God hadn’t answered my prayers.
He said no.
He said, “Halee, I’ve got bigger and greater things for you, I’m not ready for you yet.”
I wished He hadn’t said so.
I asked something of Him…That now makes me shudder.
I asked Him to take me in my sleep. I was so desperate. So alone. So DONE.
I wanted so badly for my pain to just go away…And it just didn’t. He didn’t say it was time.
Backtrack. I had come close to “killing myself” several times. I would be in the bathtub, and just….Just think of how amazing it sounded to be where He was. And escape from the hell of my thought life that I was in. Evil had such a tight grip on me. So much so that I was wanting it to end.
I would slowly slip under the warm water, the water that I so desperately wanted to be cleansed in, but sin wouldn’t rub off. I couldn’t even scrub it off. I now realize sin is something only God can scrape off, in a dreadfully long, painful experience that is called redemption.
But I wasn’t aware of His grace back then. I didn’t realize how much He loved me, how much He wanted me, how much He was hurting for me. And I just… Well, spat in His face. I placed the power of forgiveness in death’s grimy hands, and I’m so blessed that God re-claimed the power.
I was depressed, binge eating, and absolutely mentally overtaken with dark thoughts. I was in my room whenever I could be. I never wanted to spend time with my family. I hated eating meals altogether, because I just knew in my head, that as we were seated at the kitchen table, they knew that I had been eating way more than what they saw.
I can’t exactly tell you when things got better for me. Somehow, over the years, I guess. I was being pulled from the rubble of what I had made my life to be, and He pulled me from the ashes of my burning city, to the loving arms of my Savior.
When I look back on my past now though, I no longer see a time wasted, or a time that was drenched in sin and darkness, or even as a time of deep separated from my God, because Hallelujah by God’s mercy I wasn’t separated from Him! Not once!
I was pushing and pulling and grabbing at things the world was presenting to me. Some image of fulfilment that I thought measured up to His version…But I guess I hadn’t seen what He could and had done, or else I know I would’ve been shocked at my futile efforts and sped His way
I can’t imagine how my life would be now if I had eagerly followed through my suicidal plans. I might be dead, but I think He would have let me live, and I would be much more miserable now with the embarrassment and consequences that I even was before.

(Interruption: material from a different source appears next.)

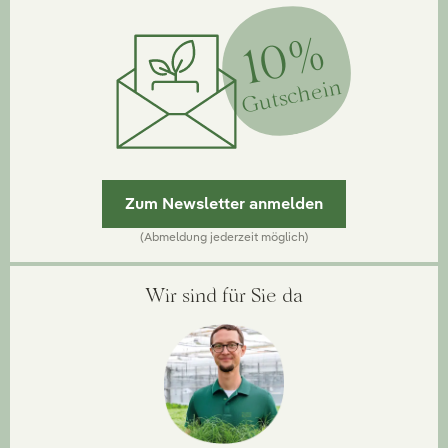
10%
Gutschein
Zum Newsletter anmelden
(Abmeldung jederzeit möglich)
Wir sind für Sie da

I have a message for the weary. I ‘m not like the commercials and the hotlines and the nosy neighbors who tell you you’re fine, cause I know you’re really not. You’re shattered and slowly dying. I know you look around at everyone and feel like screaming at them to wake up and pay attention to what you’ve become. But even though I know how you feel, and I know what you’re feeling is 100 ‰ real, I couldn’t write up this article without telling you how to come out of it.
If you don’t know Christ, please, please find Him. It probably won’t take long, since He’s probably right behind you, chasing you and waiting for you. But please, just find your refuge in Him.
If you DO know Christ, but are still running like I was, take a pause and a look at what you’re doing in your life right this moment. Examine your efforts. Consider the good or bad consequences. Is this where you want to still be 10 years from now?
I hope this post finds you in a weary state, and I hope God takes you into a place of green meadows, to lie down beside still waters, and to rest in His arms.